Et puis c’est le départ pour Cambridge situé à quatre heures au nord de New York, l’équipe aura du mal à suivre Duane en voiture lancée à toute vitesse vers la suite du film…

A la campagne, Camille prend du temps pour filmer la nature, Duane et son compagnon Fred. Il veut que cette partie du film s’inscrive dans une autre temporalité. Il filme le jardin de Duane, ses fleurs, la campagne qui entoure la maison, les arbres et les murs en pierre comme en Ecosse. Duane revient un jour vers lui en lui proposant de dialoguer avec un canard empaillé. Ce sera sa façon de parler de l’influence de la peinture sur son travail de photographe. Même principe de plan séquence, même redite de textes, parfois avec des variantes voulues pour pouvoir monter le film différemment.
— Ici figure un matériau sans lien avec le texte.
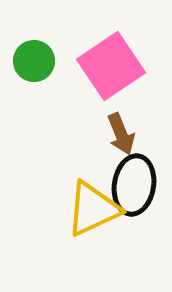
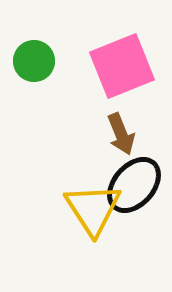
pink square: moved 11 px right; rotated 12 degrees clockwise
black ellipse: rotated 32 degrees clockwise
yellow triangle: rotated 38 degrees counterclockwise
Camille jubile, l’idée de la caméra stylo prend ici toute son ampleur.
Ensuite Duane souhaite faire des photos pour une exposition destinée à des animaux, et une autre séance de travail avec un homme qui décroche une étoile. Et puis aussi une scène autour du désir dans un hôtel abandonné. Tous ces lieux sont proches de chez lui. Duane ressemble à Méliès tournant dans son atelier et uniquement dans son atelier. Camille l’attire alors plus loin, vers des forêts et des ruisseaux afin d’ouvrir l’horizon, donner une respiration au film. Duane se laisse guider, il est dans la vie. Il prend un bâton et le lève en l’air devant une cascade. Il pense qu’il pourrait se mettre nu… mais la cascade est si près d’un chemin de passage que finalement il y renonce. Les idées vont et viennent avec Duane, il faut les attraper comme des papillons. Et si le papillon s’envole, il faut le laisser partir. C’est lui qui a raison…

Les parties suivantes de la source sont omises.